Gault Millau 2007 – Bayern

Lamm mit Radieschen und Melone

Fabian Feldmann in Heroldsberg bei Nürnberg und Cosimo Ruggiero in München kochen groß auf im neuen Gault Millau – Drei Starköche bekommen eins auf die Kochmütze: Hans Haas, Alexander Hermann und Christian Jürgens – Denix Feix in Bad Griesbach ist „Entdeckung des Jahres“, Sonja Fischer in Lindau „Oberkellner des Jahres“

Fabian Feldmann vom „Gastronomique im Schwarzen Adler“ in Heroldsberg und Cosimo Ruggiero von „Hippocampus“ in München sind für die französische Gourmet-Bibel Gault Millau die kulinarischen Aufsteiger des Jahres in Bayern. In die Phalanx der 30 besten Köche des Freistaats kochten sich erstmals Denis Feix vom Il Giardino in Bad Griesbach und Ulrich Heimann vom „Le Ciel“ in Berchtesgaden. Harsche Kritik übt die jetzt erscheinenden Deutschlandausgabe 2007 an den Starköchen Hans Haas vom Münchner „Tantris“, der die Höchstnote verlor, sowie Alexander Hermann aus Wirsberg und Christian Jürgens aus Wernberg-Köblitz, deren dritte Kochmütze kassiert wurde.

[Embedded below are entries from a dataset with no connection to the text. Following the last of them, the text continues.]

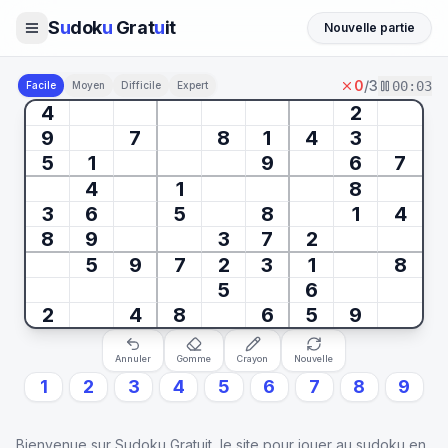
S
u
dok
u
Grat
u
it
Nouvelle partie
0
/3
00
:
04
Facile
Moyen
Difficile
Expert
4
2
9
7
8
1
4
3
5
1
9
6
7
4
1
8
3
6
5
8
1
4
8
9
3
7
2
5
9
7
2
3
1
8
5
6
2
4
8
6
5
9
Annuler
Gomme
Crayon
Nouvelle
1
2
3
4
5
6
7
8
9
Bienvenue sur Sudoku Gratuit, le site pour jouer au sudoku en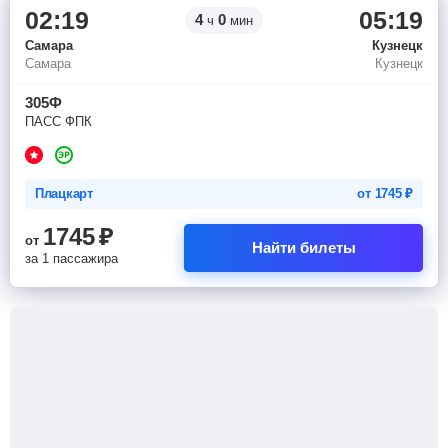
02:19
05:19
4
0
ч
мин
Самара
Кузнецк
Самара
Кузнецк
305Ф
ПАСС ФПК
Плацкарт
от
1745
₽
1745
₽
от
Найти билеты
за 1 пассажира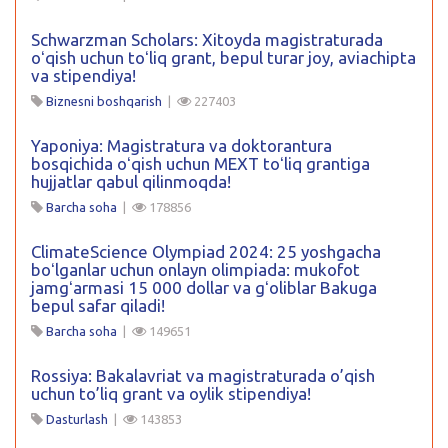
Schwarzman Scholars: Xitoyda magistraturada
oʻqish uchun toʻliq grant, bepul turar joy, aviachipta
va stipendiya!
Biznesni boshqarish
|
227403
Yaponiya: Magistratura va doktorantura
bosqichida oʻqish uchun MEXT toʻliq grantiga
hujjatlar qabul qilinmoqda!
Barcha soha
|
178856
ClimateScience Olympiad 2024: 25 yoshgacha
boʻlganlar uchun onlayn olimpiada: mukofot
jamgʻarmasi 15 000 dollar va gʻoliblar Bakuga
bepul safar qiladi!
Barcha soha
|
149651
Rossiya: Bakalavriat va magistraturada o’qish
uchun to’liq grant va oylik stipendiya!
Dasturlash
|
143853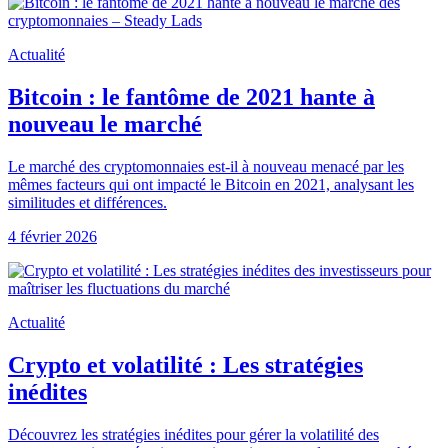
Actualité
Bitcoin : le fantôme de 2021 hante à
nouveau le marché
Le marché des cryptomonnaies est-il à nouveau menacé par les
mêmes facteurs qui ont impacté le Bitcoin en 2021, analysant les
similitudes et différences.
4 février 2026
Actualité
Crypto et volatilité : Les stratégies
inédites
Découvrez les stratégies inédites pour gérer la volatilité des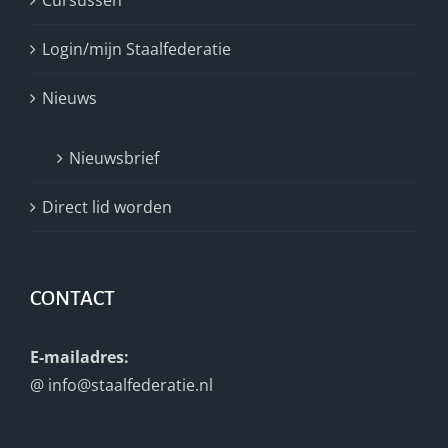
Cursussen
Login/mijn Staalfederatie
Nieuws
Nieuwsbrief
Direct lid worden
CONTACT
E-mailadres:
@
info@staalfederatie.nl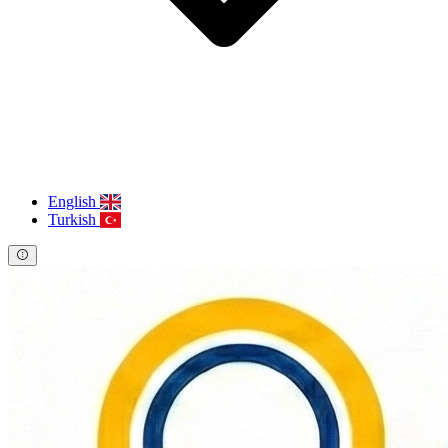
English
Turkish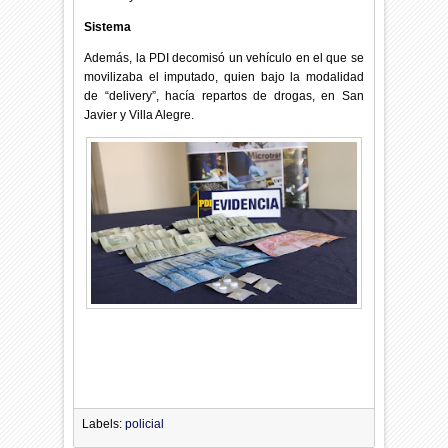
Sistema
Además, la PDI decomisó un vehículo en el que se
movilizaba el imputado, quien bajo la modalidad
de “delivery”, hacía repartos de drogas, en San
Javier y Villa Alegre.
Labels:
policial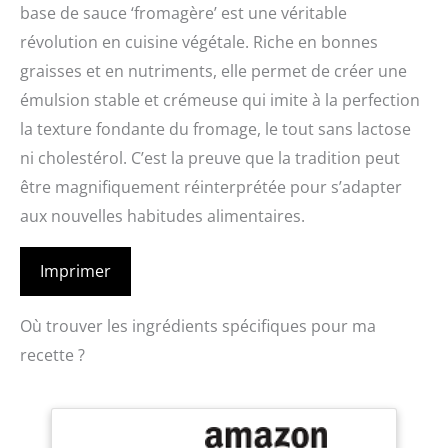
base de sauce ‘fromagère’ est une véritable
révolution en cuisine végétale. Riche en bonnes
graisses et en nutriments, elle permet de créer une
émulsion stable et crémeuse qui imite à la perfection
la texture fondante du fromage, le tout sans lactose
ni cholestérol. C’est la preuve que la tradition peut
être magnifiquement réinterprétée pour s’adapter
aux nouvelles habitudes alimentaires.
Imprimer
Où trouver les ingrédients spécifiques pour ma
recette ?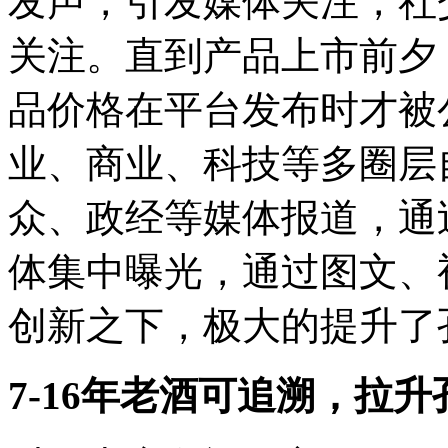
发声，引发媒体关注，社
关注。直到产品上市前夕
品价格在平台发布时才被
业、商业、科技等多圈层
众、政经等媒体报道，通
体集中曝光，通过图文、
创新之下，极大的提升了
7-16年老酒可追溯，拉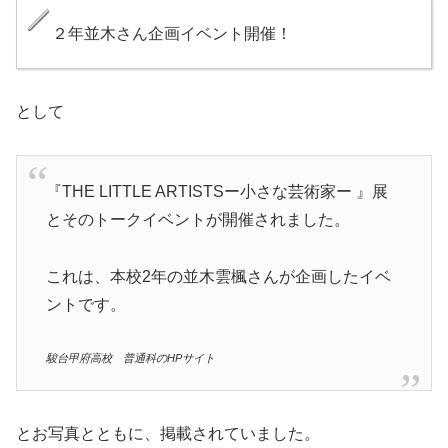
２年並木さん企画イベント開催！
として
『THE LITTLE ARTISTSー小さな芸術家ー 』展
とそのトークイベントが開催されました。
これは、本校2年の並木雲楓さんが企画したイベ
ントです。
駿台甲府高校 普通科のHPサイト
とお写真とともに、掲載されていました。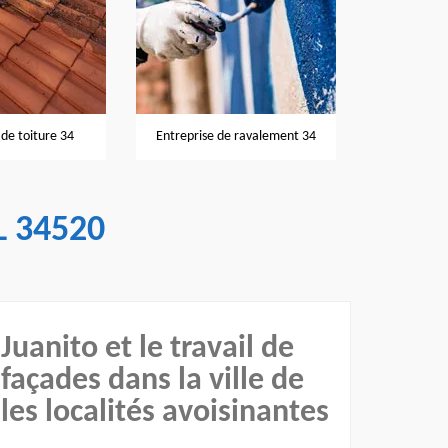
Nettoyage et
de toiture 34
Entreprise de ravalement 34
 34520
Juanito et le travail de
façades dans la ville de
les localités avoisinantes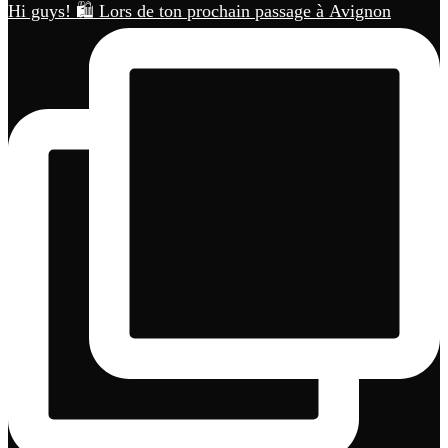
Hi guys! 🛍️ Lors de ton prochain passage à Avignon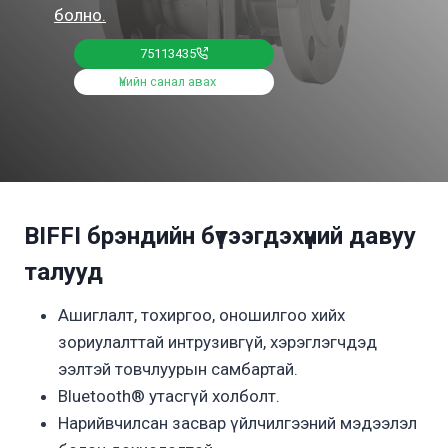
болно.
75113435
Үнийн санал авах
BIFFI брэндийн бүтээгдэхүүний давуу
талууд
Ашиглалт, тохиргоо, оношилгоо хийх
зориулалттай интрузивгүй, хэрэглэгчдэд
ээлтэй товчлуурын самбартай.
Bluetooth® утасгүй холболт.
Нарийвчилсан засвар үйлчилгээний мэдээлэл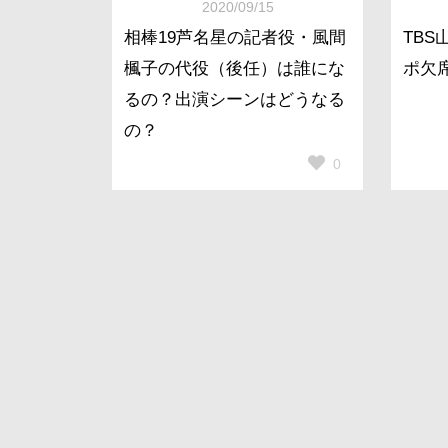
2020/09/15
相棒19芦名星の記者役・風間
TB
楓子の代役（後任）は誰にな
ポ欠
るの？出演シーンはどうなる
の？
0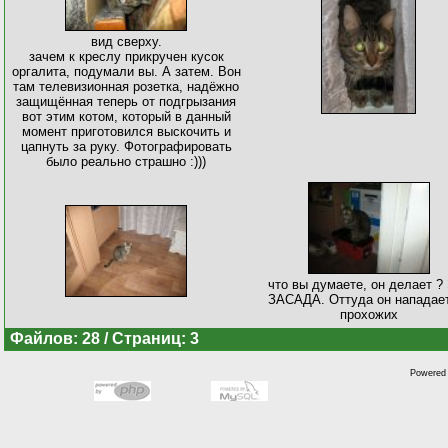
вид сверху.
зачем к креслу прикручен кусок
оргалита, подумали вы. А затем. Вон
там телевизионная розетка, надёжно
защищённая теперь от подгрызания
вот этим котом, который в данный
момент приготовился выскочить и
цапнуть за руку. Фотографировать
было реально страшно :)))
что вы думаете, он делает ?
ЗАСАДА. Оттуда он нападае
прохожих
Файлов: 28 / Страниц: 3
Powered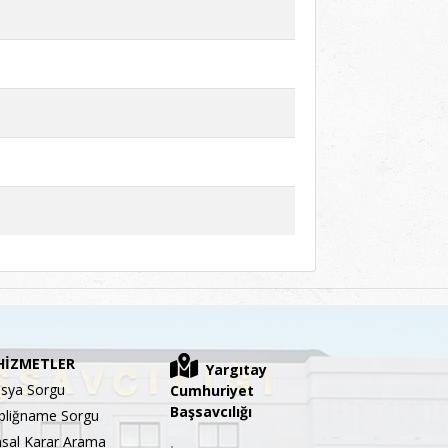
HİZMETLER
Yargıtay
sya Sorgu
Cumhuriyet
Başsavcılığı
bliğname Sorgu
sal Karar Arama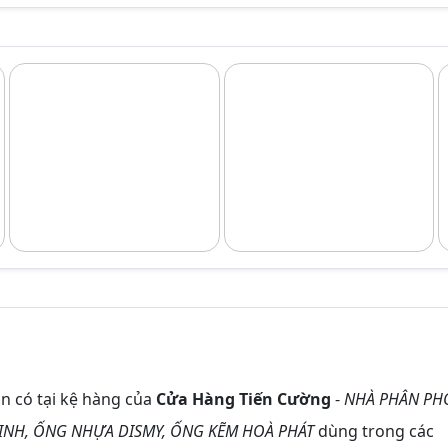
 có tại kệ hàng của
Cửa Hàng Tiến Cường
-
NHÀ PHÂN PH
NH, ỐNG NHỰA DISMY, ỐNG KẼM HOÀ PHÁT
dùng trong các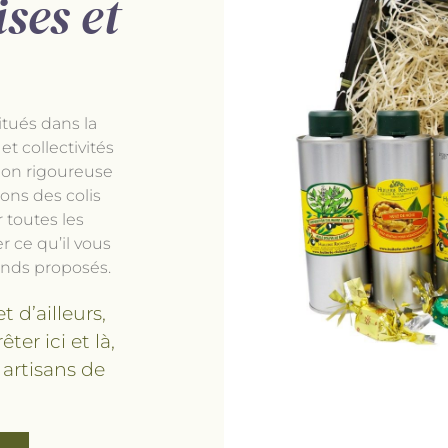
ses et
itués dans la
t collectivités
tion rigoureuse
ons des colis
 toutes les
r ce qu’il vous
nds proposés.
 d’ailleurs,
ter ici et là,
 artisans de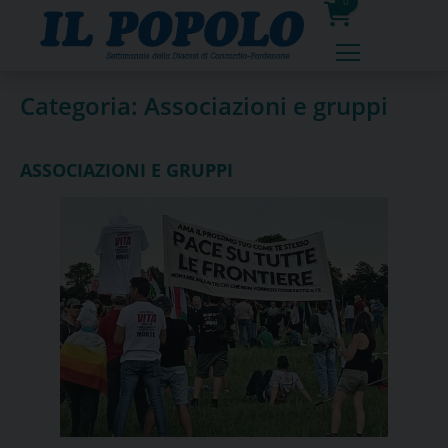
Skip
0
to
prodotti
content
Categoria:
Associazioni e gruppi
ASSOCIAZIONI E GRUPPI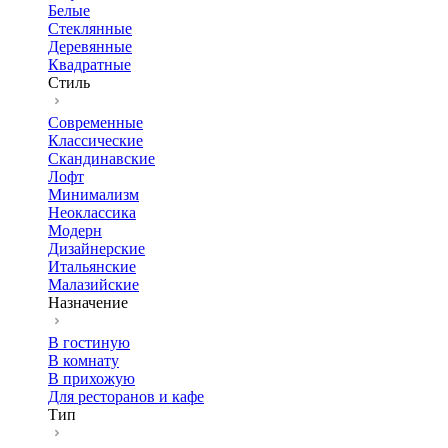
Белые
Стеклянные
Деревянные
Квадратные
Стиль
Современные
Классические
Скандинавские
Лофт
Минимализм
Неоклассика
Модерн
Дизайнерские
Итальянские
Малазийские
Назначение
В гостиную
В комнату
В прихожую
Для ресторанов и кафе
Тип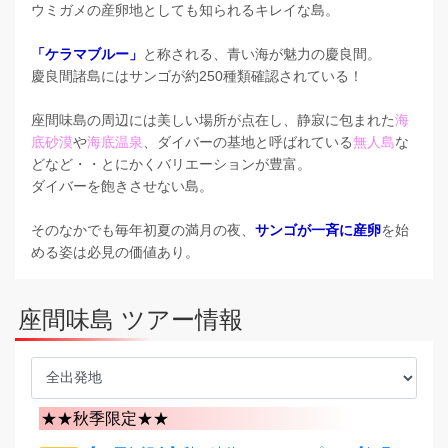
ウミガメの産卵地としても知られるキレイな島。
「ケラマブルー」
と称される、青い海が魅力の慶良間。
慶良間諸島にはサンゴが約250種類確認されている！
座間味島の周辺には美しい場所が点在し、静寂に包まれた
海
底砂漠
や
海底温泉
、ダイバーの基地と呼ばれている
無人島
な
どなど・・とにかくバリエーションが豊富。
ダイバーを飽きさせない島。
そのなかでも毎年初夏の満月の夜、
サンゴが一斉に産卵
を始
める姿は必見の価値あり。
座間味島 ツアー情報
★★秋季限定★★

Bei Feldmann loben die Kritiker: „Durch bewusste Würzung bekommen harmlos scheinende Gerichte ungeahnte Dimensionen. Lang am Gaumen verharrende Aromenvielfalt. bietet Tatar von Langustinen mit feiner Creme von kandiertem Ingwer, Gelee von grünem Tee, Salat von Senfkraut und Sesamkräcker.“

Ruggiero beeindruckte, weil „er schnörkellos das Urtümliche des ländlichen und die Leichtigkeit des modernen Italiens zu einer zeitgemäßen Küche ohne jede Modetorheit vereint. Allein dafür, dass er kein Rucola, Balsamico und Zitronengras auf der Karte hat und dass es keine Schäumchensaucen, Ministrauchtomaten und Tropfen von Balsamico oder grünem Öl als vermeintlich dekorative Elemente auf
seinen Tellern gibt, verdiente er es, zum Italiener des Jahrzehnts gekürt zu werden“.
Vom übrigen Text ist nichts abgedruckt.